Handling CPU-bound Tasks in FastAPI
Using ThreadPoolExecutor + uvicorn --workers for Effective Parallel Processing
Background
FastAPI is known for its powerful asynchronous capabilities, especially with I/O-bound tasks. However, when it comes to CPU-bound workloads (like OCR, image processing, or heavy computation), async def alone doesn't bring much performance gain.
This post walks you through how I improved the responsiveness and concurrency of my FastAPI app using:
•
ThreadPoolExecutor for CPU-bound operations
•
Uvicorn’s -workers option for true multi-processing
The Problem
While building an API for generating scripts using LLMs, I ran into performance bottlenecks due to:
•
Intensive OCR and image preprocessing (e.g., with PyMuPDF, OpenCV)
•
Running dozens of LLM summarization and generation calls
•
Handling large text files and saving structured data
These operations were slowing down requests and leading to poor concurrency.
Solution 1: ThreadPoolExecutor for CPU-bound Async
from concurrent.futures import ThreadPoolExecutor
import asyncio
executor = ThreadPoolExecutor()
def heavy_cpu_task(data):
# Do CPU-intensive work here
...
loop = asyncio.get_event_loop()
result = await loop.run_in_executor(executor, heavy_cpu_task, data)
Python
복사
Why it works:
•
Runs CPU-heavy functions in background threads
•
Keeps the FastAPI event loop responsive
•
Ideal for tasks like OCR, parsing, or heavy LLM formatting
Solution 2: Use -workers for Multi-Processing
Even with run_in_executor, a single FastAPI process may not be enough under heavy load. That’s where multi-process scaling comes in.

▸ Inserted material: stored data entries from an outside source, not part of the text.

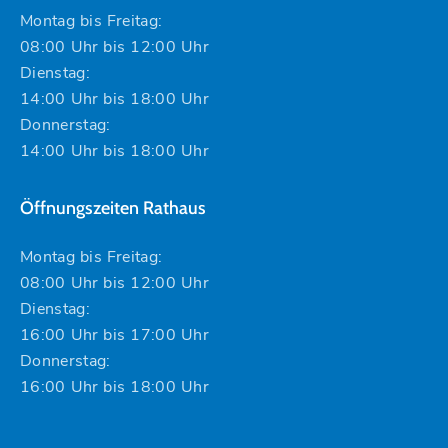
Montag bis Freitag:
08:00 Uhr bis 12:00 Uhr
Dienstag:
14:00 Uhr bis 18:00 Uhr
Donnerstag:
14:00 Uhr bis 18:00 Uhr
Öffnungszeiten Rathaus
Montag bis Freitag:
08:00 Uhr bis 12:00 Uhr
Dienstag:
16:00 Uhr bis 17:00 Uhr
Donnerstag:
16:00 Uhr bis 18:00 Uhr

uvicorn main:app --host 0.0.0.0 --port 8000 --workers 8
Shell
복사
Why it helps:
•
Launches 8 independent processes, each handling requests
•
Bypasses the limitations of Python’s GIL
•
Great for high concurrency or batch processing
Combined Architecture
[ Client ]
↓
[ FastAPI (async endpoints) ]
↓
[ ThreadPoolExecutor → background CPU-bound task ]
↓
[ One of multiple Uvicorn workers (multi-process) ]
Plain Text
복사
This setup allowed:
•
Immediate response to the client
•
Non-blocking heavy computation
•
Stable parallelism even under high traffic
When to Use What
Task Type | Recommended Approach |
I/O-bound (HTTP, DB) | async def |
CPU-bound | run_in_executor + ThreadPoolExecutor |
High concurrency | uvicorn --workers |
Result
After these changes, we achieved:
•
Better scalability under concurrent users
•
Faster response times with long-running tasks
•
More modular and maintainable service logic
Takeaway
Asynchronous programming in FastAPI is powerful—but not a silver bullet. When your app performs CPU-heavy tasks like LLM calls, image processing, or OCR, consider combining ThreadPoolExecutor with uvicorn --workers to unlock true parallel performance.